The prime minister announced at a press conference what he called an “indefinite ban” on foreign travel.
“Regardless of your destination, age or health, our advice is do not travel at this time,” the foreign ministry’s Smart Traveller alert said.
A spokesman for national carrier Qantas said it would continue issuing tickets to Australians wanting to leave the country on the few flights it continues to operate.
“It’s advice, it’s not a ban,” he told AFP.
“This is a once-in-100-year type event,” Morrison said of the pandemic. “We haven’t seen this sort of thing in Australia since the end of the first World War.”
“We are going to keep Australia running, we are going to keep Australia functioning, (but) it won’t look like it normally does,” he said, warning that the measures being taken would last at least six months.
“The travel advice to every Australian is ‘Do not travel abroad’. Do not go overseas,” he said.
In announcing the ban on indoor gatherings of more than 100 people, Morrison excluded public transportation, shopping sites, health facilities and schools from the measure.
Australia has so far recorded more than 500 confirmed cases of coronavirus, with the numbers escalating daily. There have so far been six fatalities. He rejected calls for the government to order schools to close, as has been done in other countries, saying the impact on society and the economy from such a closure would be “severe”.
“Whatever we do we have to do for at least six months,” he said, adding that among other consequences a long school closure would remove 30 per cent of workers from the health industry as parents remained home with their kids.
Morrison also flagged further economic stimulus measures.
Australia’s chief medical officer, Brendan Murphy, also ruled out the kind of blanket shutdown that has been imposed in parts of Europe.
“A short-term, two-to-four-week shutdown of society is not recommended by any of our experts,” he said, speaking alongside Morrison. “It does not achieve anything, we have to be in this for the long haul.”
The bar on foreign travel came as Australia’s two main airlines slashed overseas services, with Qantas axing 90 per cent of flights and Virgin Australia grounding its entire international fleet.
The latest moves to restrict foreign travel came as Australia’s two main airlines slashed overseas services, with Qantas axing 90 percent of flights and Virgin Australia grounding its entire international fleet.
Sydney airport was quiet Wednesday, with a nearly empty arrivals hall and a limited number of departing flights, though check-in lanes for those were crowded.
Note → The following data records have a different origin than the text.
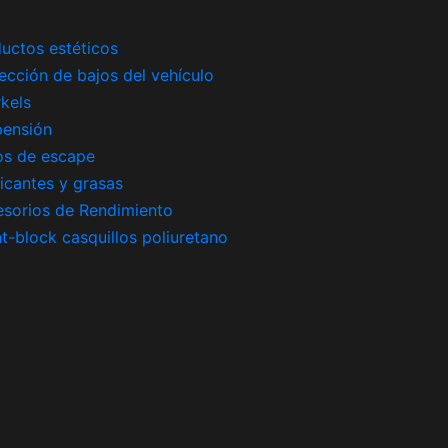
uctos estéticos
ección de bajos del vehículo
kels
pensión
os de escape
icantes y grasas
sorios de Rendimiento
nt-block casquillos poliuretano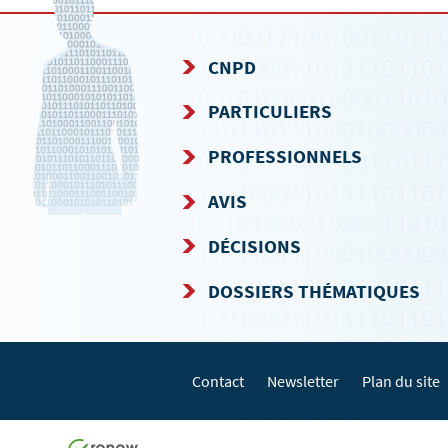
CNPD
MENU
PARTICULIERS
DE
PROFESSIONNELS
NAVIGATION
AVIS
DÉCISIONS
DOSSIERS THÉMATIQUES
Contact
Newsletter
Plan du site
Shea de Lorenzo, who said she made it onto a rare international flight out of Sapporo, Japan, expressed relief to have made it home.
“We’re so lucky, (it was) touch and go. Really lucky,” she said.
Morrison also joined supermarkets in calling for an end to panic buying, which has led to empty shelves and hit the most vulnerable hardest.
“We discourage the panic purchase of food and other supplies,” Morrison said.
“Stop doing it. It’s ridiculous! It’s un-Australian, and it must stop … We’re all in this together.”